I think this movie is pretty great for a blockbuster based on a comic strip! The story isn't anything special, but it's smarter and more coherent than most superhero-type films: Big Boy is the protagonist, the movie is about his rise and fall, and what drives the plot is his attempts to get Tracy out of the way without getting caught, which of course leads to his downfall. Plus there are lots of nice touches along the way, like the time-lapse montage set to a Sondheim song. My main complaint is that you've got this incredible cast, but most of them don't have enough to do (except for Pacino, who gives his greatest performance).

In a way it's the last of the New Hollywood homages to the 20s and 30s, like Bonnie & Clyde or The Sting.
posted by Gerald Bostock at 11:55 AM on February 24, 2023 [1 favorite]

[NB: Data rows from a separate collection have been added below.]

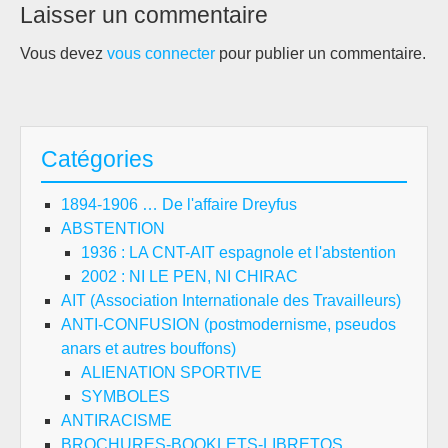
Laisser un commentaire
Vous devez
vous connecter
pour publier un commentaire.
Catégories
1894-1906 … De l'affaire Dreyfus
ABSTENTION
1936 : LA CNT-AIT espagnole et l'abstention
2002 : NI LE PEN, NI CHIRAC
AIT (Association Internationale des Travailleurs)
ANTI-CONFUSION (postmodernisme, pseudos
anars et autres bouffons)
ALIENATION SPORTIVE
SYMBOLES
ANTIRACISME
BROCHURES-BOOKLETS-LIBRETOS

My main memory of this film (and I saw this thing in the theatre!), other than the ugly toys they put out at the time, was that in every interview Warren Beatty did for the film he seemed to brag endlessly about shooting the film all in primary colours. I'm not a fan of the film but it is better than that terrible Frank Miller Spirit movie he did after Will Eisner died.
posted by Ashwagandha at 1:09 PM on February 25, 2023 [1 favorite]


Oh man, a few years ago my weekly WP group watched the Spirit. We watch a whole range of movies and it takes a lot for a movie to suck the life out of us, but that one surely did.

I'll suggest this to them and if they accept, I'll report our findings.
posted by miss-lapin at 2:42 PM on February 25, 2023


I haven't watched this since probably 1992 or so -- I don't think I would have been allowed to see it in the theater, and haven't rewatched it based on this post, but I did watch a handful of clips on YouTube and something struck me. I know Beatty is the director but the shot choices, the framings and close-ups all seemed, sort of, mannered in a way that strongly reminded me of Sam Raimi or the Coen brothers from that same era. Does that ring true for anybody else?